=== GIVEN DATA ===
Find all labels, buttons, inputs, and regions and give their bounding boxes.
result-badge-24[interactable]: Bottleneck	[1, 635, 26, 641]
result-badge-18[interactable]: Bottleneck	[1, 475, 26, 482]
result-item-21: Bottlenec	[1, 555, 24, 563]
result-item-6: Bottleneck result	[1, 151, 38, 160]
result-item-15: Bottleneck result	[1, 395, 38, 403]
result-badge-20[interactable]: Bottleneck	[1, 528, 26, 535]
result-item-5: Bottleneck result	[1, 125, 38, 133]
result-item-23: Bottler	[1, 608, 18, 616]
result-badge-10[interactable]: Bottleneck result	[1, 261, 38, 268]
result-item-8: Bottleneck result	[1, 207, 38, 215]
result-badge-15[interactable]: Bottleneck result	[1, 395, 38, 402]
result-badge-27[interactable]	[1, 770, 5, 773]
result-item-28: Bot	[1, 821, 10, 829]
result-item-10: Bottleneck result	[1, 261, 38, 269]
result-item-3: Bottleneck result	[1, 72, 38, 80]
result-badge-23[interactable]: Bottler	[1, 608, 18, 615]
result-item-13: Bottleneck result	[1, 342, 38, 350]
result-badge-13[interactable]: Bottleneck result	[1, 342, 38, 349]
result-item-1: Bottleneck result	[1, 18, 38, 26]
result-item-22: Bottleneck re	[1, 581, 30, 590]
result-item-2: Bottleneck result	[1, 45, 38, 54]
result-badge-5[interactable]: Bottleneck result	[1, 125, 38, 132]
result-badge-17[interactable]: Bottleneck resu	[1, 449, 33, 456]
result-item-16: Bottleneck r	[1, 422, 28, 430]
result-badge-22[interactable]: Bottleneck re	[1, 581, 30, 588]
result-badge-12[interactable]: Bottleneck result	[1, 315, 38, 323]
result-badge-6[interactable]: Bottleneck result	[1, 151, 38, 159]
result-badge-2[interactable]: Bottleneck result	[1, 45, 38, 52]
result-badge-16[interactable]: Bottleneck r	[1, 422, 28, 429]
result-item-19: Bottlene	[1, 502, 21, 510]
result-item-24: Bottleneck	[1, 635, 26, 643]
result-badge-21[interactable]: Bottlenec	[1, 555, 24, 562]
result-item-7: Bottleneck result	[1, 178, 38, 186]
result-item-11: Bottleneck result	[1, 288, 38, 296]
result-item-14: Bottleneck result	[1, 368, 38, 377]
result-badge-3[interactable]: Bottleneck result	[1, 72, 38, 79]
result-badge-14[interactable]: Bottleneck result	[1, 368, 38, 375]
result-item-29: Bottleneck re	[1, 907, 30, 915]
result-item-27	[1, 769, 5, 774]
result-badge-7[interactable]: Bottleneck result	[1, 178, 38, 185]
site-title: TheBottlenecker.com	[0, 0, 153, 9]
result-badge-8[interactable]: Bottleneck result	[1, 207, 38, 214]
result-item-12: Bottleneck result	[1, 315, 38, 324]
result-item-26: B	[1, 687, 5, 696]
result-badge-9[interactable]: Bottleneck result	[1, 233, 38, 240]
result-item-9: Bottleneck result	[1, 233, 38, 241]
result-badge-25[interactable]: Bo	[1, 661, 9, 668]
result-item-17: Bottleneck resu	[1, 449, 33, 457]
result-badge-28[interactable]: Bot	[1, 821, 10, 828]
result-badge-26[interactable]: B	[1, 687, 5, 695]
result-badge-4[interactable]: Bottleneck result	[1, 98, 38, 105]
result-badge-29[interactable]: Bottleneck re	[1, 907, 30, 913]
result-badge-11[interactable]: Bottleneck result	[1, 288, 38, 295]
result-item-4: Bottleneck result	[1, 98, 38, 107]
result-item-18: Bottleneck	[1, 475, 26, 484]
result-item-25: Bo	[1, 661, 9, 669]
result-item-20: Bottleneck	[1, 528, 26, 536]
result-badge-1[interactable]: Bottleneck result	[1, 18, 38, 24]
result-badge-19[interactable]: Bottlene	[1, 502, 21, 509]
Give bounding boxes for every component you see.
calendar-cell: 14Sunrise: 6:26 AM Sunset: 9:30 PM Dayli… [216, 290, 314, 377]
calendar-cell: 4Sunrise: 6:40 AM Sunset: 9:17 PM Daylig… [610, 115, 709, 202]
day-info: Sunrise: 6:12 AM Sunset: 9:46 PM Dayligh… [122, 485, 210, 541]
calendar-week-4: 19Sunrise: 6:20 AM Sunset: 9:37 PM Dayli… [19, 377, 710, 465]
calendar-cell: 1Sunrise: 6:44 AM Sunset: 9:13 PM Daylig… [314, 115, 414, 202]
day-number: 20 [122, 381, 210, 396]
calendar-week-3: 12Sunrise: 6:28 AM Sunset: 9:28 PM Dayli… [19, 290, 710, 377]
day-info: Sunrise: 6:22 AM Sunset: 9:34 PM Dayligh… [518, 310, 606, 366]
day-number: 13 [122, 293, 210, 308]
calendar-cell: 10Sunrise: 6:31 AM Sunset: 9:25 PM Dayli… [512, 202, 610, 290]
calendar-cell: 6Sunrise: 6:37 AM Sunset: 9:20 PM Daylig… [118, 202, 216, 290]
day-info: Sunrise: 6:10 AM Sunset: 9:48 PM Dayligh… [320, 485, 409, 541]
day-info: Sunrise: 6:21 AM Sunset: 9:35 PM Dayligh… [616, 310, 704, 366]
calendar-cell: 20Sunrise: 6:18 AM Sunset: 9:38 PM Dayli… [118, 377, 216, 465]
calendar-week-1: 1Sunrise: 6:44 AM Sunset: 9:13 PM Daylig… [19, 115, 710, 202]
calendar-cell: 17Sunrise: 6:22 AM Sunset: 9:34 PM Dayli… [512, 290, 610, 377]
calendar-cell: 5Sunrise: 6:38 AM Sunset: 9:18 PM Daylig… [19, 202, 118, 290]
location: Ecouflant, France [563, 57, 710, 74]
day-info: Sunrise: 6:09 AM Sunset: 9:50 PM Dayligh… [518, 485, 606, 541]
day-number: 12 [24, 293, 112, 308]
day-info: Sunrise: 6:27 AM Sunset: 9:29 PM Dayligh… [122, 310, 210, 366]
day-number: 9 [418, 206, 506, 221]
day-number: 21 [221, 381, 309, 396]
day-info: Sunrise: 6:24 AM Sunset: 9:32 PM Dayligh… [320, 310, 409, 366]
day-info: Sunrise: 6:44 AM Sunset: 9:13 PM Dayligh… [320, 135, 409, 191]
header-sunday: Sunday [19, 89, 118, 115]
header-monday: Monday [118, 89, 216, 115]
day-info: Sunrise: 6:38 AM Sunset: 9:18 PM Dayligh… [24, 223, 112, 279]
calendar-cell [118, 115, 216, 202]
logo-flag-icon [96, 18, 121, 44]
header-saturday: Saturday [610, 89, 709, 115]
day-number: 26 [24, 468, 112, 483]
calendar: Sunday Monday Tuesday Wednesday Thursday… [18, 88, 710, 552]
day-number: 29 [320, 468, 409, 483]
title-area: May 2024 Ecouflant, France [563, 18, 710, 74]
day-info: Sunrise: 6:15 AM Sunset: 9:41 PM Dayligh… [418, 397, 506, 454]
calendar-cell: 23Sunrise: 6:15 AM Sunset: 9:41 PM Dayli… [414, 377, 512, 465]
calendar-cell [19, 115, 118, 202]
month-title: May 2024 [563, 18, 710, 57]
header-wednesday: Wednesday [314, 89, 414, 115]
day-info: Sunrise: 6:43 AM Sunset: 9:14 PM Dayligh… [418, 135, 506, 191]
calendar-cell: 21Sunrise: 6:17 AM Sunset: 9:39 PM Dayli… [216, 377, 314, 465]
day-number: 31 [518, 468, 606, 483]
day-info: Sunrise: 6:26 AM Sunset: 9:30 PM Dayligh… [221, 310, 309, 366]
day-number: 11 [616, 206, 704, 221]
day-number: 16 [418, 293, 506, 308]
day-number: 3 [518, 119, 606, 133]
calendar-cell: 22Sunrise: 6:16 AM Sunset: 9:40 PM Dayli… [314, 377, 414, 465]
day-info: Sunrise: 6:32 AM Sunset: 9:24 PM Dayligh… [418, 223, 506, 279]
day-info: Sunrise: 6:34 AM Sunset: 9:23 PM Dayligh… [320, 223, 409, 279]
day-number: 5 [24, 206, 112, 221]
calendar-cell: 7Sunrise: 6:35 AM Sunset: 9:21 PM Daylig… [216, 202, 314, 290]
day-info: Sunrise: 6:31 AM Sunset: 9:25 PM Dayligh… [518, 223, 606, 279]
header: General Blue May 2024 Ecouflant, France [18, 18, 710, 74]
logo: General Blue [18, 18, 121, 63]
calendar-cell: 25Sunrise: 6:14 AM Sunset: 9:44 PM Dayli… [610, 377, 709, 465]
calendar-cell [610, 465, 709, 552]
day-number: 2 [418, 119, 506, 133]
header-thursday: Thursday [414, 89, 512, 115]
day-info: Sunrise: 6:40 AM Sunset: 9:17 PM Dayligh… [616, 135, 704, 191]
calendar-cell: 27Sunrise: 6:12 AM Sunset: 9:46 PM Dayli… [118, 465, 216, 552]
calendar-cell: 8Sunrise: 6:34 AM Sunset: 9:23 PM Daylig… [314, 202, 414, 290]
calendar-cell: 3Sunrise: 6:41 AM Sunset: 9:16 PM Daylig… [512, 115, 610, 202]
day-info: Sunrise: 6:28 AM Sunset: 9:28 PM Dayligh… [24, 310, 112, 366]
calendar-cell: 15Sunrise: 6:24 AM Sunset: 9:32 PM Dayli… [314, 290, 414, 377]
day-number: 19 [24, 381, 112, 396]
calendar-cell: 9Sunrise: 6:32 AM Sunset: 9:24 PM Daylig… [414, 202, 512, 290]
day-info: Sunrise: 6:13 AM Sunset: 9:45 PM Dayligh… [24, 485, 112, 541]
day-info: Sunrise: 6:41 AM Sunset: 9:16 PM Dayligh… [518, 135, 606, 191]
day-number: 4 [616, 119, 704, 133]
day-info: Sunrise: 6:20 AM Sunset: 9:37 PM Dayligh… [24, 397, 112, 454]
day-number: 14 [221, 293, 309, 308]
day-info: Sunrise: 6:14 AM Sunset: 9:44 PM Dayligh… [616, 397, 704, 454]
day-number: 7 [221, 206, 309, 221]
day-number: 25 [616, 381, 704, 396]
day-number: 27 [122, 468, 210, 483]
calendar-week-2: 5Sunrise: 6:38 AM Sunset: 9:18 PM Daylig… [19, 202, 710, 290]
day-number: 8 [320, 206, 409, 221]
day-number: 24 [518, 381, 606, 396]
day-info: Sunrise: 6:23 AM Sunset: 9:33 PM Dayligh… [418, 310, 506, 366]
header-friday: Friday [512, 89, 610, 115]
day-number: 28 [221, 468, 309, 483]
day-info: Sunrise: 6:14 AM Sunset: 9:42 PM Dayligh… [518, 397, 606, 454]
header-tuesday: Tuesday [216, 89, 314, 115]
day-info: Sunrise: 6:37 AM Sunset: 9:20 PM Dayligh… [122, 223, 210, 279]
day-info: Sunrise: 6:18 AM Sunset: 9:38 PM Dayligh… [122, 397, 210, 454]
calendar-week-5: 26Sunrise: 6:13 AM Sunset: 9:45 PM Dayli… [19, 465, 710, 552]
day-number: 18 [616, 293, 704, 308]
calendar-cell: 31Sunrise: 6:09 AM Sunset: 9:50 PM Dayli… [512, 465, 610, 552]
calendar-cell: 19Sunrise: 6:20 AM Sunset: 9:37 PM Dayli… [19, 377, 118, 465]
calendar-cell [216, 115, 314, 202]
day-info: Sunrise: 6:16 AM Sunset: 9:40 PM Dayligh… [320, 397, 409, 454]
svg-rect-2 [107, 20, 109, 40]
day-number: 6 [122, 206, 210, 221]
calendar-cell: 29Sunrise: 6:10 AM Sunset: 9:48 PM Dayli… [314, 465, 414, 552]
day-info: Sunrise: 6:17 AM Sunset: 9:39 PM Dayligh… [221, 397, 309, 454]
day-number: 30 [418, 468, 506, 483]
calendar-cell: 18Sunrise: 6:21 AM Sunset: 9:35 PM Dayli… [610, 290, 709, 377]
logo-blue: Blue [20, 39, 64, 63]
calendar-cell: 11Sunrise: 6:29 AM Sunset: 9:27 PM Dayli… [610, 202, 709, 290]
===
TASK PROMPT -
Lines holding the word "header" are the answer; copy each one from the records above.

ANSWER SPACE -
header-sunday: Sunday [19, 89, 118, 115]
header-monday: Monday [118, 89, 216, 115]
header-saturday: Saturday [610, 89, 709, 115]
header-wednesday: Wednesday [314, 89, 414, 115]
header: General Blue May 2024 Ecouflant, France [18, 18, 710, 74]
header-thursday: Thursday [414, 89, 512, 115]
header-friday: Friday [512, 89, 610, 115]
header-tuesday: Tuesday [216, 89, 314, 115]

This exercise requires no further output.